In my understanding, the joiner API seems to have a very narrow scope: it may only be used safely for joining two or more inputs via a common primary key, i.e. all inputs must have a 1 to 1 (inner join) or 1 to 0,1 relationship (outer join). This analysis is based on actuals test on 1 to n relationship derived from testInnerJoinWithMultiOutput in DataPipelineTest: when adding more item records and more transaction record with same customer id, the result is not the one expected.
At first sight (I did not try it i must admit), this could be fixed to support 1 to n relationship by slightly changing code, main change would be to have the merge function in Joiner return a collection of OUT (in the batchjoiner case, one output for each valid couple of triple of results that match the same key).
But then, there are two problems:
- Compatibility issues as the API would break (could be fixed by preserving the current merge signature, and using a default implementation for the new "mergeMulti" mehod that delegates to the former)

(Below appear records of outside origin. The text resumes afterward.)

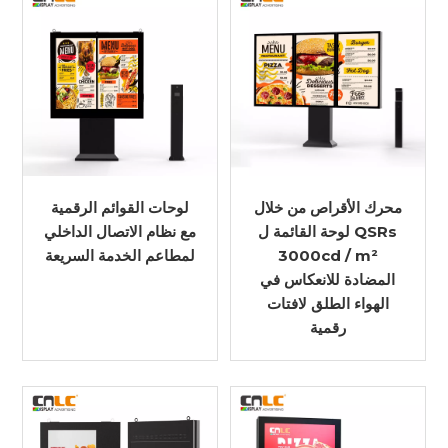
محرك الأقراص من خلال
لوحات القوائم الرقمية
لوحة القائمة ل QSRs
مع نظام الاتصال الداخلي
3000cd / m²
لمطاعم الخدمة السريعة
المضادة للانعكاس في
الهواء الطلق لافتات
رقمية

- This API would not perfectly fit the need to go outside equijoins, where relationship between joined inputs can hardly been expressed in term of sharing of some key: for example, temporal join (join by temporal proximity) or geospatial join (join by geographic proximity).... Those are precisely the use cases that I have to deal with in a big data context (millions of temporal or geospatial data to join in batch and streaming context)
That is why I have come to the following proposition of evolution, as a base of discussion backed by an actual implementation.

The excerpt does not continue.